The next day I went out for a long walk on the beach, there is a small island which runs along side the beach called Kapiti Island and the beach itself goes on for miles. It was a lovely warm day but a lot of people were still wrapped up as though it was winter. I am still yearning to see the sun again. The beach is full of drift wood and I saw two whole dead fish and one skeleton of a fish. But the sand is soft and easy to walk with the sound of the sea. I am starting to realise how much I feel at peace when walking by the sea. I think I walked for about three miles when I turned back and eventually went up on to the coast road in search of a shop and some food. There was a busy little shopping area with quite a few restaurants and I was having great difficulty deciding what to eat when I saw a fish and chip shop and just couldn’t resist. I sat inside and ate my fish which was a dory I think, and the chips were tiny little things, “half a scoop”, I was asked and thank goodness that was more than enough. Then I found a little shop and bought some beans. The Heinz brand here is called Watties, I have heard it called Watties Heinz by my friends and meant to ask them, but you recognise the packaging just not the name. I thought I would have beans on toast for supper and breakfast. That was an easy shop. Back on to the beach again for the remainder of the walk back. I had taken a photograph when I went onto the beach to make sure I knew where to come off the beach and thank goodness for that.
The following day I was out about ten am back down to the beach. It was very windy and I decided to walk in the opposite direction I got to an area which said it was a marine reserve, and ventured on a bit further to come into a big bay. There were some lovely houses all along the beach I have to say and I could certainly cope with that sort of lifestyle. Back to my abode to finish packing and get ready for my trip to Wellington.
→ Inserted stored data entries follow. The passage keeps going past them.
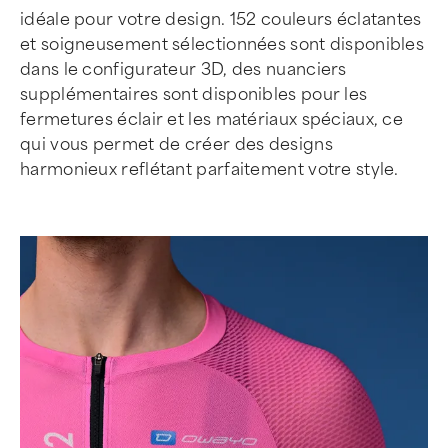
idéale pour votre design. 152 couleurs éclatantes
et soigneusement sélectionnées sont disponibles
dans le configurateur 3D, des nuanciers
supplémentaires sont disponibles pour les
fermetures éclair et les matériaux spéciaux, ce
qui vous permet de créer des designs
harmonieux reflétant parfaitement votre style.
My landlady had said she would drop me off somewhere where I could sit and eat and drink and write, but when I was ready to leave her husband invited me to stay for lunch. We had a lovely lunch, made by Nicki’s husband whilst Nicki got the studio ready for the next visitor. We chatted about our AirBNB experiences and our jobs and it turned out that Peter helped people with their businesses and was helping an Icelandic man set up a business for Australia and New Zealand manufacturing and selling Skyr. For those of you who don’t know this is a high protein type of yoghurt. When I was a little girl in Iceland it used to come in a block and you chopped some off and mixed it with milk I think to make it into more of a yoghurt, my Amma which is grandmother in Icelandic used to serve it with brown sugar on the top. My sister Helga hated it, we used to say she had brown sugar with Skyr because she put so much sugar on it. Anyway small world. It was a really enjoyable afternoon. Nicki’s sister turned up and they were planning a party for their Mother’s 80th birthday and they had all these amazing photographs of her as a young woman.
Nicki then kindly dropped me off at the station for my train. The platform was full of New Zealand supporters off to watch New Zealand play Fiji in the Rugby World Cup. I can report that Fiji beat New Zealand. The stadium was just behind the railway station in Wellington so I had to fight my way past all the supporters when I arrived in Wellington too.